[Data records — start]

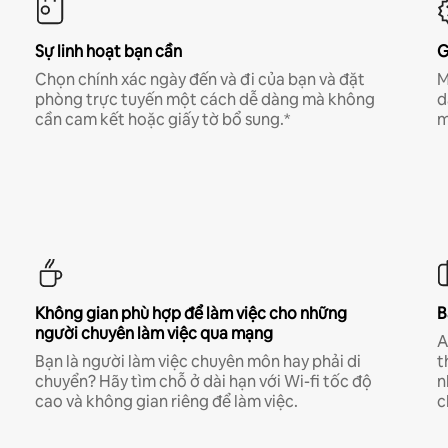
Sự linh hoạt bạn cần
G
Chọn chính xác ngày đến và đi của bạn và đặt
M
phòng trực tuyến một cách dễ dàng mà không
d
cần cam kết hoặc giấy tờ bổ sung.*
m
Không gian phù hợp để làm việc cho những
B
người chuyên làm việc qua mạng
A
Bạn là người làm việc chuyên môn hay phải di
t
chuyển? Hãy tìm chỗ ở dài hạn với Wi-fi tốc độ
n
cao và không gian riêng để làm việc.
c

[Data records — finish]
[Data records — start]

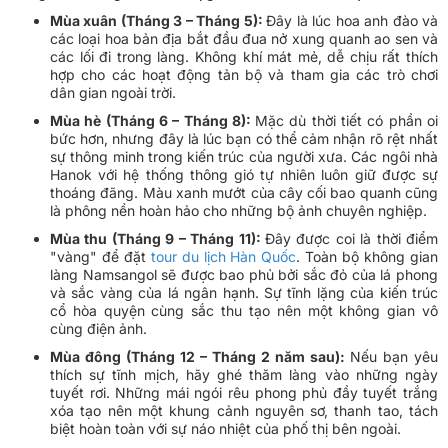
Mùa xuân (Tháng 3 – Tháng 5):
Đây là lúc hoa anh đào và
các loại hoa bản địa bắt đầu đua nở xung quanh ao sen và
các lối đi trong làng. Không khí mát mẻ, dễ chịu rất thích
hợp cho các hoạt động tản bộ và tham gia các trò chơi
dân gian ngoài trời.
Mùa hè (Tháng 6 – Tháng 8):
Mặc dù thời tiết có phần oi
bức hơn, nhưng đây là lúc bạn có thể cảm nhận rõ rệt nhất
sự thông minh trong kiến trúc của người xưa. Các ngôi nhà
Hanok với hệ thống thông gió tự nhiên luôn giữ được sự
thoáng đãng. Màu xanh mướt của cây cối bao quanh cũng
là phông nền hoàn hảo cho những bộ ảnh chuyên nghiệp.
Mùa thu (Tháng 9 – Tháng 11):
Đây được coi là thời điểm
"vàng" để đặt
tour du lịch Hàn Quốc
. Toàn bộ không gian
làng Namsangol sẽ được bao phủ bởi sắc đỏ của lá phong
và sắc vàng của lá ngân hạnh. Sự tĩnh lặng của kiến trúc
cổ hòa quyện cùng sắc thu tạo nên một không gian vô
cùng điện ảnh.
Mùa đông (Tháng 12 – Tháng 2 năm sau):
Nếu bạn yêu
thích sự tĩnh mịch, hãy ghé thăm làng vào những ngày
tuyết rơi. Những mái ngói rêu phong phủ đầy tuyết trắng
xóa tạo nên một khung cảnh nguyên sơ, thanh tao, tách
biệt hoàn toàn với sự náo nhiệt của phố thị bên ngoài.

[Data records — finish]
[Data records — start]

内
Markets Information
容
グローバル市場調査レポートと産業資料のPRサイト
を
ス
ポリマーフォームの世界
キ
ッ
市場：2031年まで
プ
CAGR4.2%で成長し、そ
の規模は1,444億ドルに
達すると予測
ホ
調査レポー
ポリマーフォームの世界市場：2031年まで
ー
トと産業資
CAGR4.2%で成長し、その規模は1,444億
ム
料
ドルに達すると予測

[Data records — finish]

[Your goal] In the listing above, find each line with "thông" and copy it.

[Result below]
sự thông minh trong kiến trúc của người xưa. Các ngôi nhà
Hanok với hệ thống thông gió tự nhiên luôn giữ được sự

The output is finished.